== WORK REQUIRED ==
Each entry below should be printed exactly, with every image left out.

Saved entries
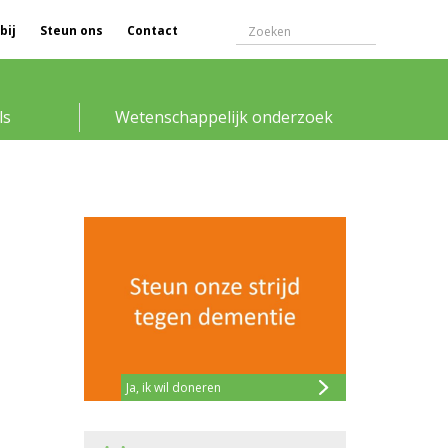
bij
Steun ons
Contact
ls
Wetenschappelijk onderzoek
Ja, ik wil doneren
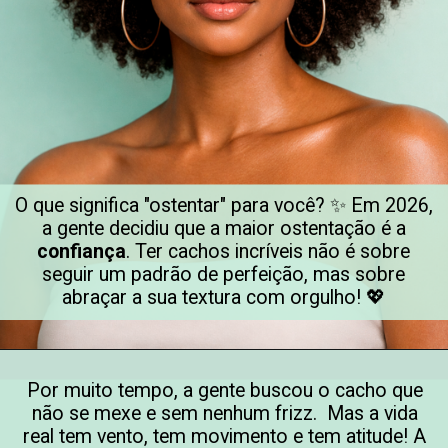
O que significa "ostentar" para você? ✨ Em 2026,
a gente decidiu que a maior ostentação é a
confiança
. Ter cachos incríveis não é sobre
seguir um padrão de perfeição, mas sobre
abraçar a sua textura com orgulho! 💖
Por muito tempo, a gente buscou o cacho que
não se mexe e sem nenhum frizz. Mas a vida
real tem vento, tem movimento e tem atitude! A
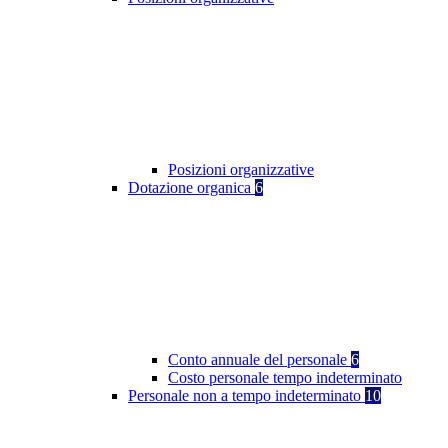
Posizioni organizzative
Dotazione organica
6
Conto annuale del personale
6
Costo personale tempo indeterminato
Personale non a tempo indeterminato
10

== ANSWER BOX ==
bij
Steun ons
Contact
ls
Wetenschappelijk onderzoek
Ja, ik wil doneren
O que significa "ostentar" para você? ✨ Em 2026,
a gente decidiu que a maior ostentação é a
confiança
. Ter cachos incríveis não é sobre
seguir um padrão de perfeição, mas sobre
abraçar a sua textura com orgulho! 💖
Por muito tempo, a gente buscou o cacho que
não se mexe e sem nenhum frizz. Mas a vida
real tem vento, tem movimento e tem atitude! A
Posizioni organizzative
Dotazione organica
6
Conto annuale del personale
6
Costo personale tempo indeterminato
Personale non a tempo indeterminato
10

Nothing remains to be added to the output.